Among the other contemporary challenges Lott explores in “The Human Condition” are the issues of environmental degradation and the disastrous consequences of compassion fatigue. In “Drowning in Denial,” Lott tackles the Great Pacific Garbage Patch, which she develops further in her painting “The State if Apathy Produces Monsters.” The latter features the effects of this environmental phenomenon on marine wildlife and takes its title from Spanish painter Francisco de Goya’s famously titled “The Sleep of Reason Produces Monsters.” The thematic use of cool blue tones belies Lott’s rational, mostly realist approach to her subjects.
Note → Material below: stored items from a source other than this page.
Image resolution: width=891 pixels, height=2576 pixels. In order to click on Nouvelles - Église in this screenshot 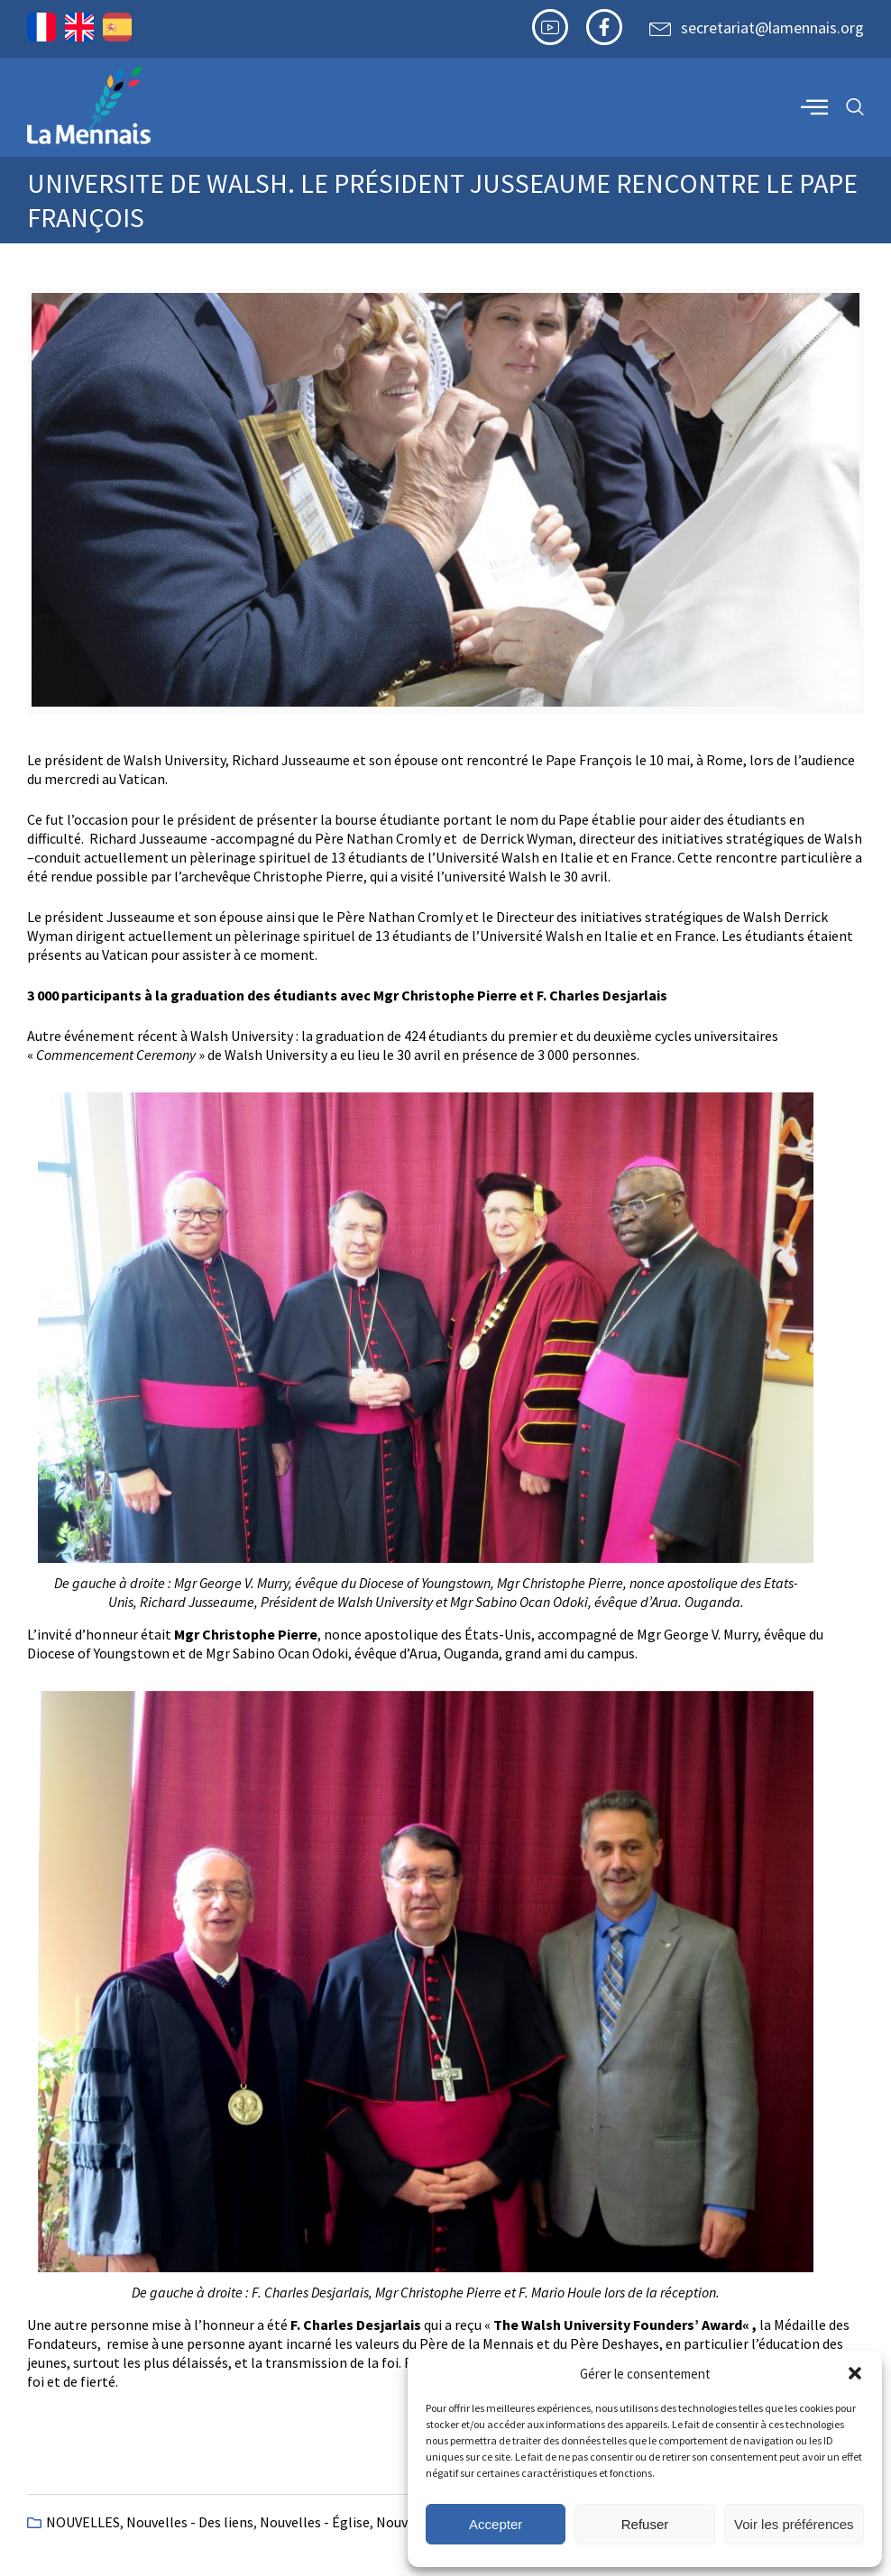, I will do `click(315, 2522)`.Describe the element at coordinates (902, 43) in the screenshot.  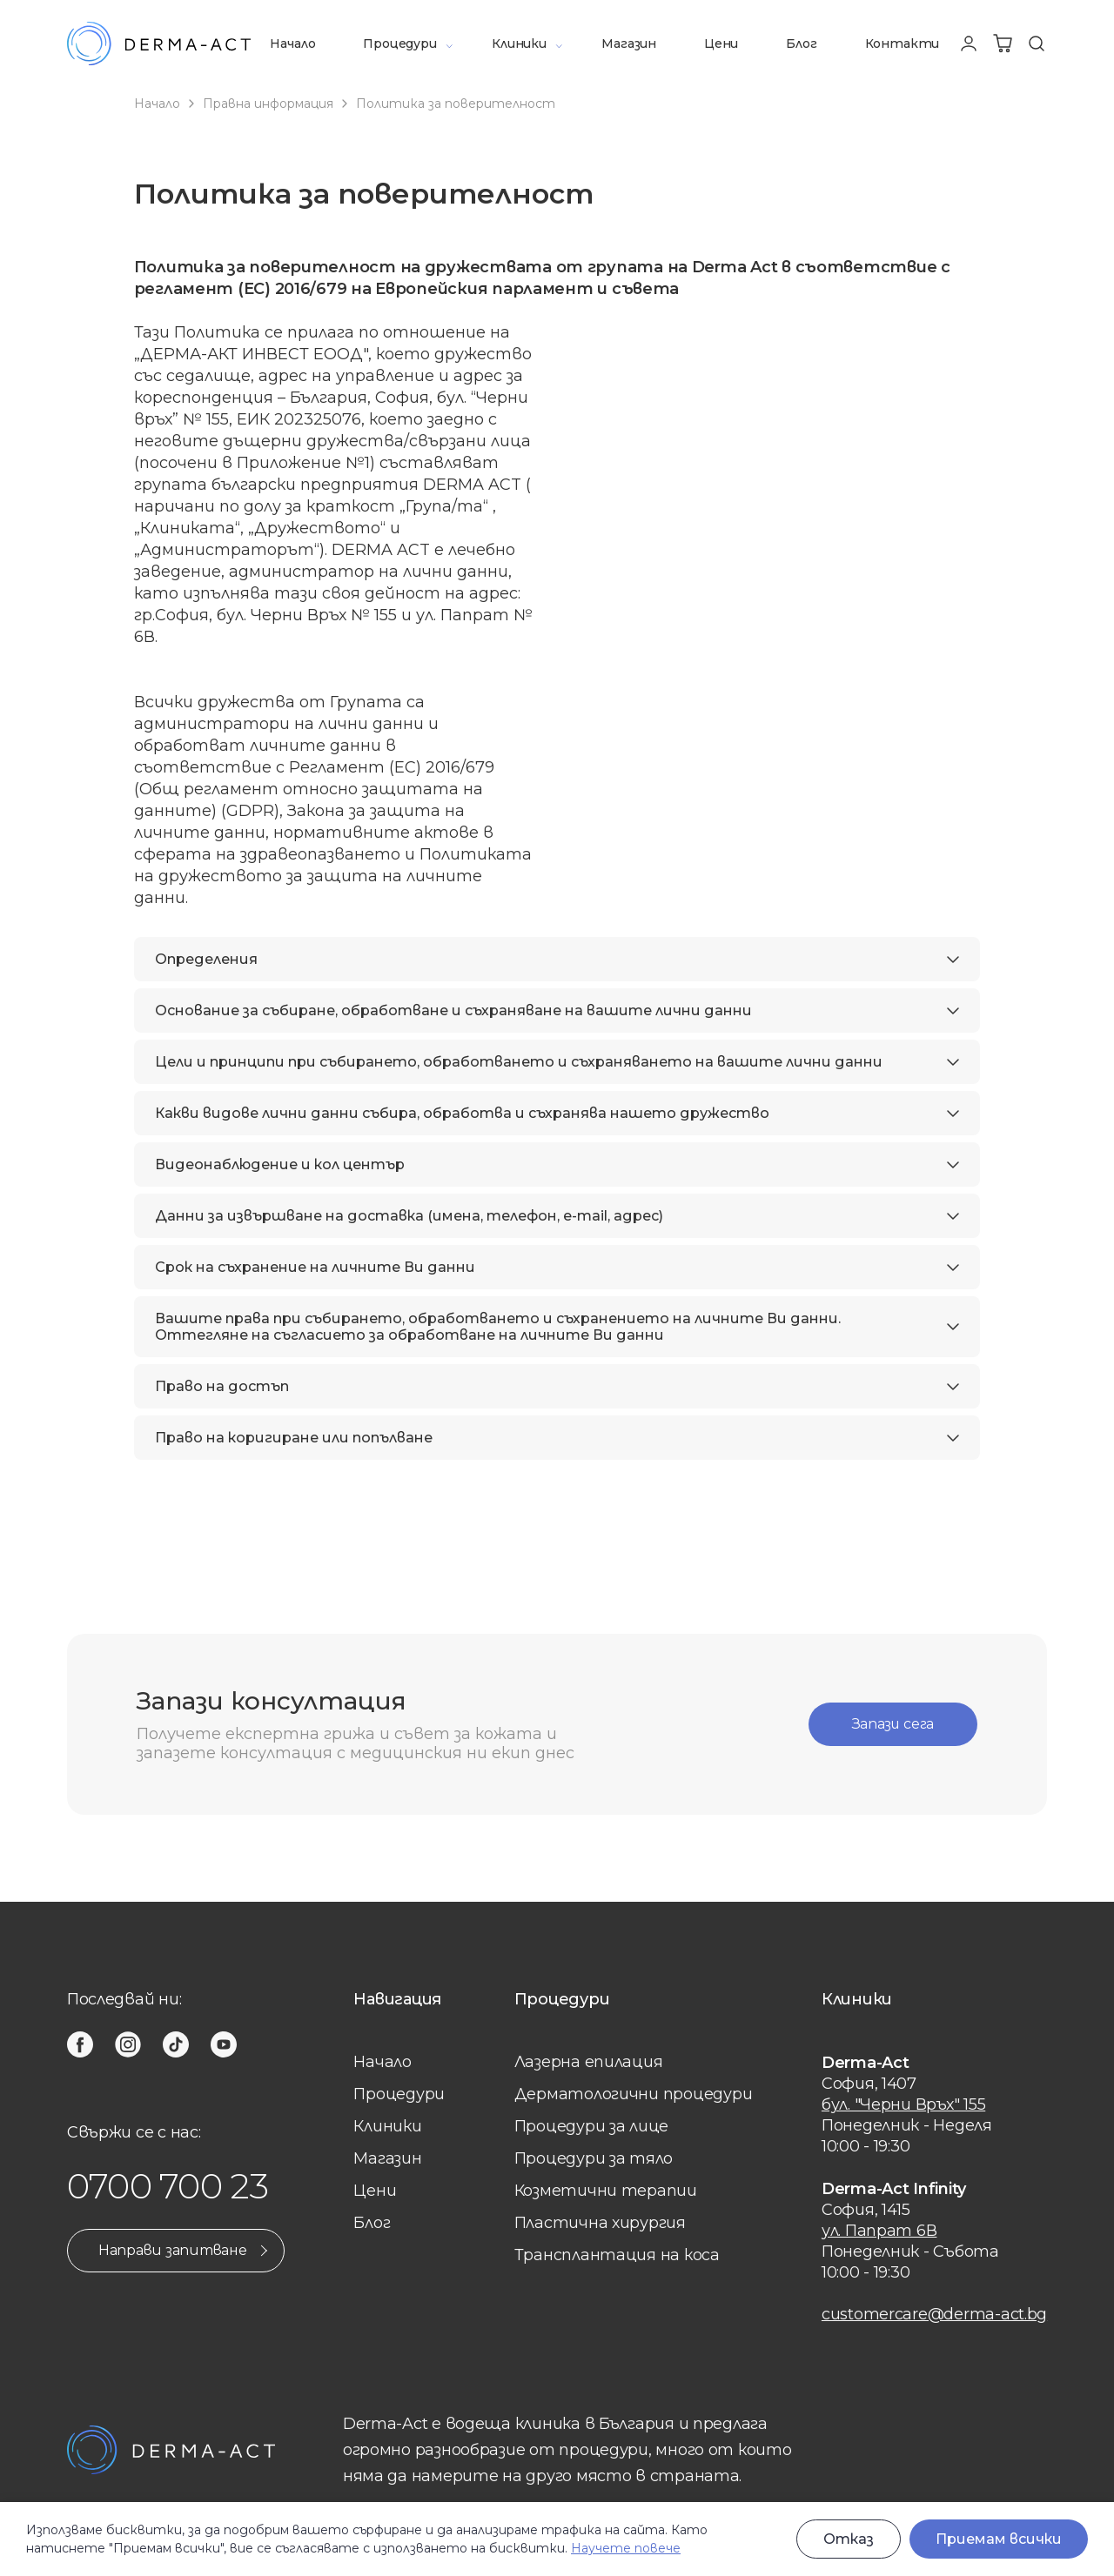
I see `Контакти` at that location.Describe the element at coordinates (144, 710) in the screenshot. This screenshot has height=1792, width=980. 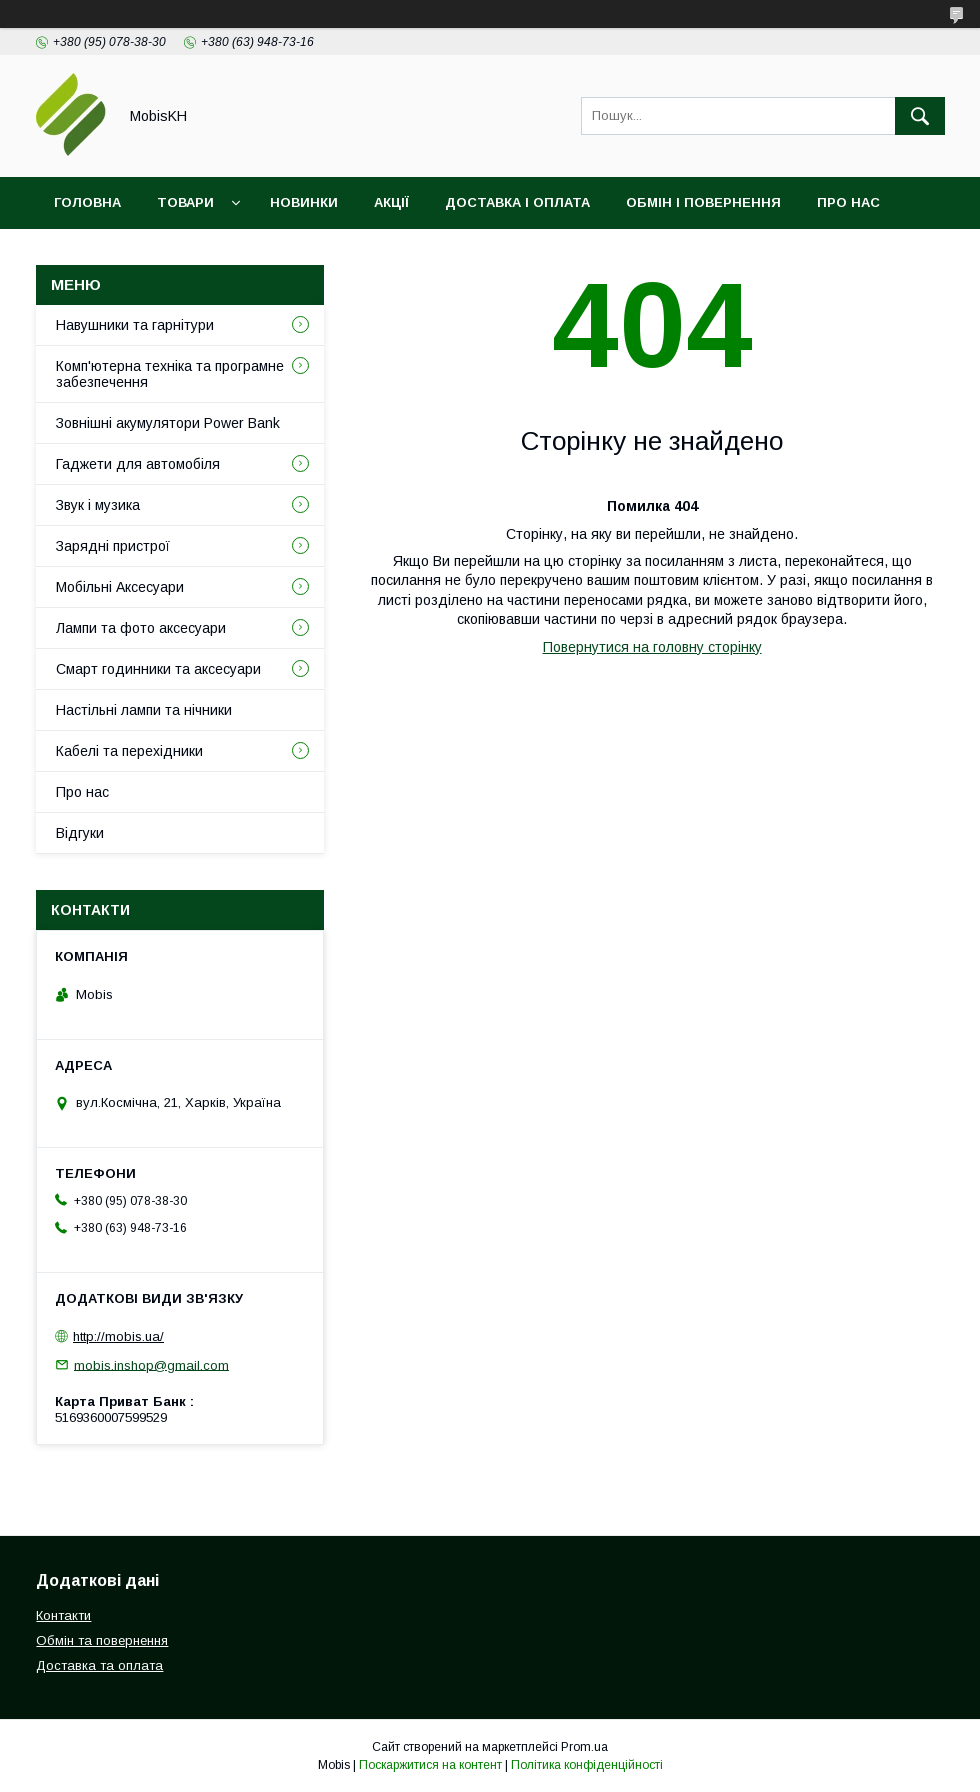
I see `Настільні лампи та нічники` at that location.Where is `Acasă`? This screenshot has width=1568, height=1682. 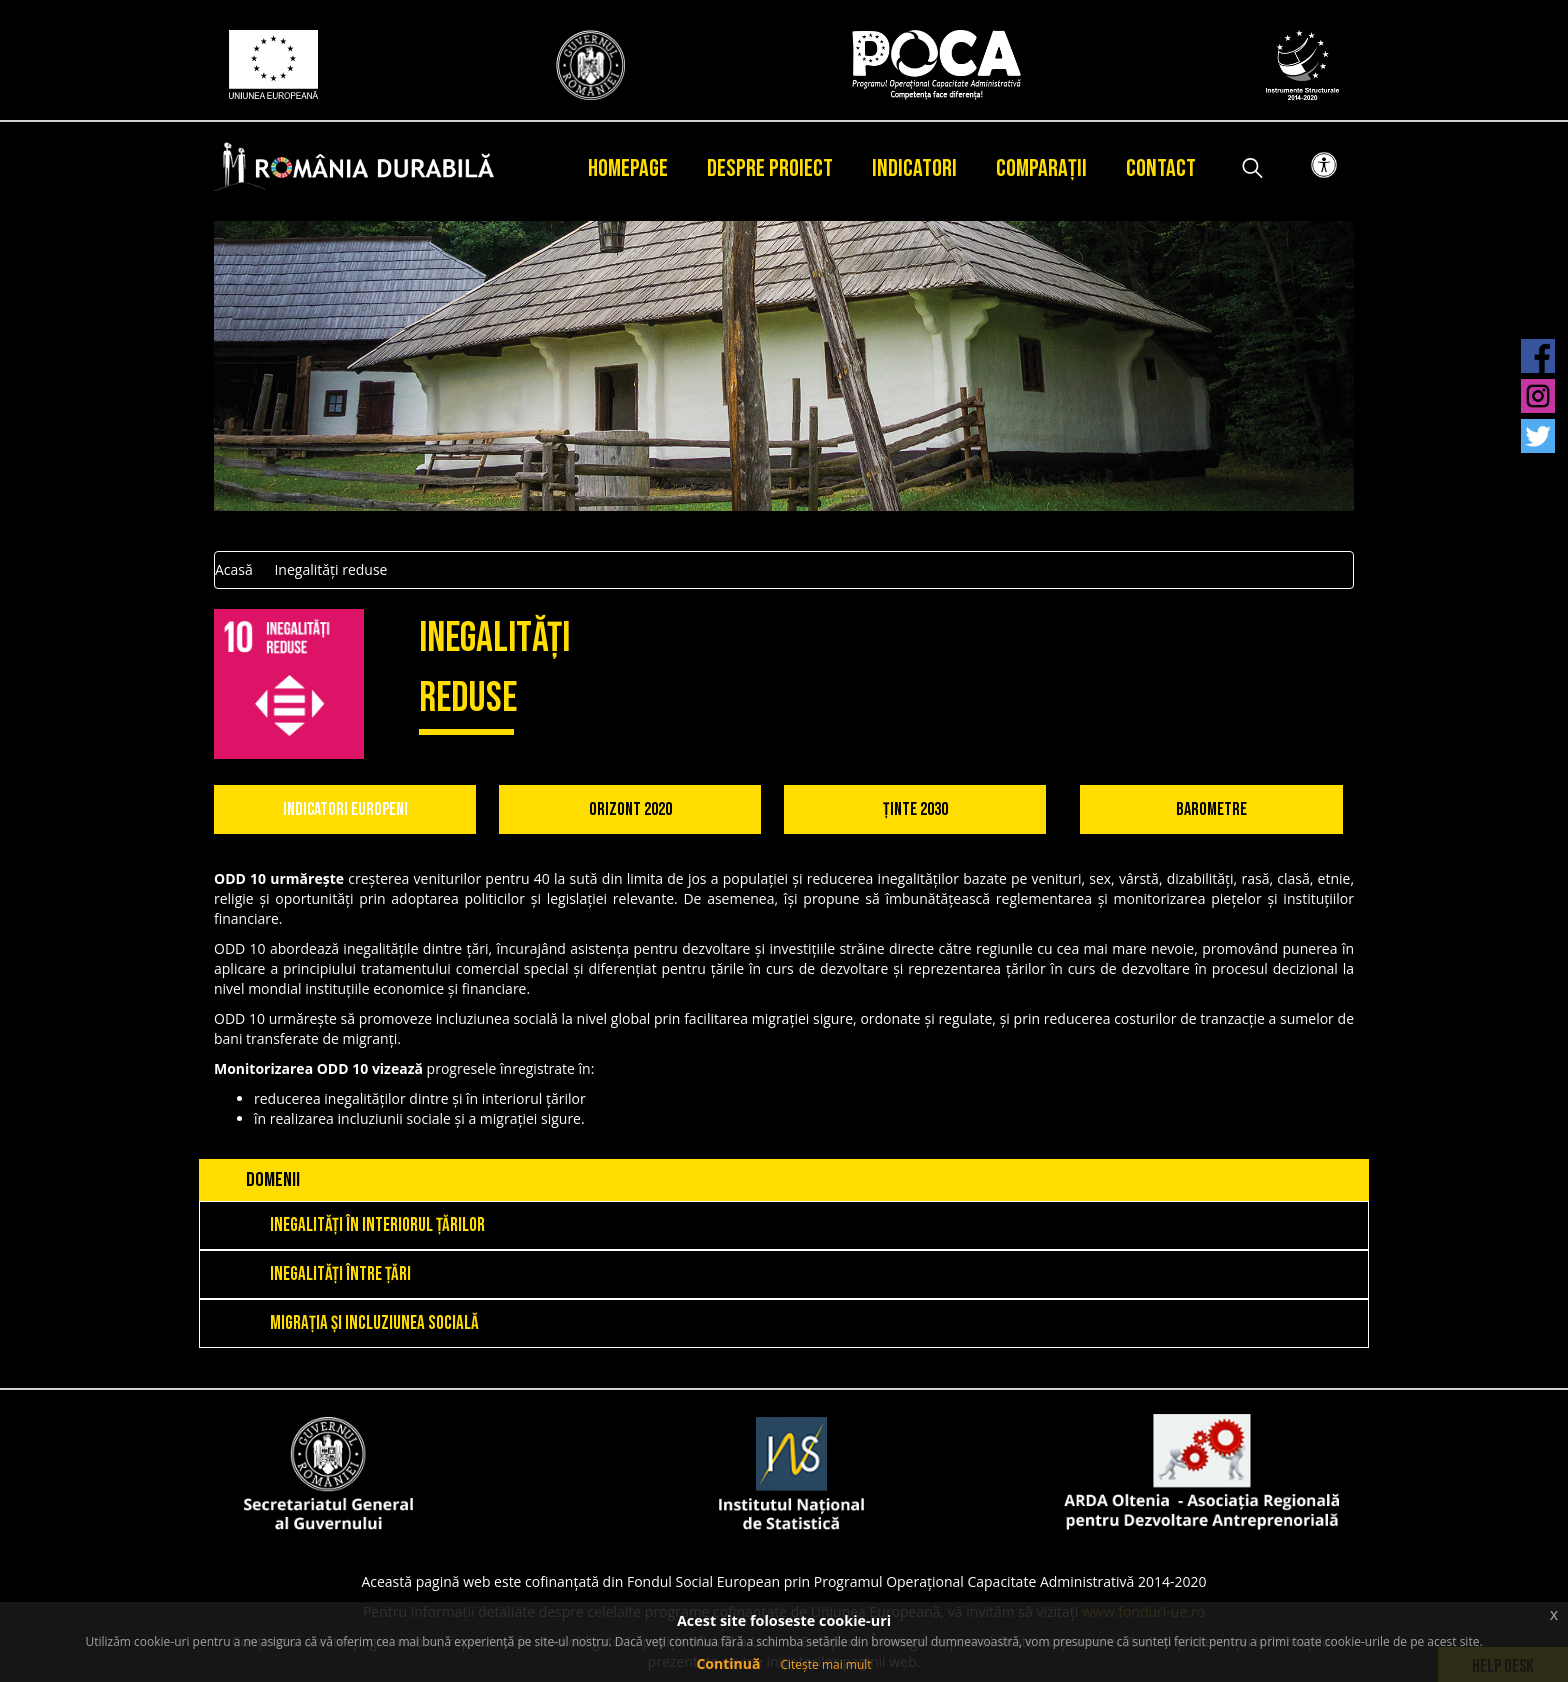 Acasă is located at coordinates (234, 569).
She is an educator, she is explicit, her viewpoint is streamlined and focused.

Among the regional artists showing alongside Lott are Michael T. O’Bannon and Benjamin Cook. O’Bannon’s large-scale painting, “History of the World,” depicts in its repeating imagery the artist’s memory of the revelations of torture and mistreatment of the Abu Ghraib detainees. He expresses what he feels the experience taught him about the innate brutality of humans. Cook’s two large-scale paintings, like Lott’s “Lifelines,” take photorealistic figurative portraits and hybridize humans with technological components.

In addition to paintings, “The Human Experience” also includes photography, mixed-media works and sculpture.

‘The Human Condition’
July 5-Aug. 19
Pyro Gallery
624 W Main St. • 587-0106
Opening Receptions: July 6 & Aug. 3, 6 p.m.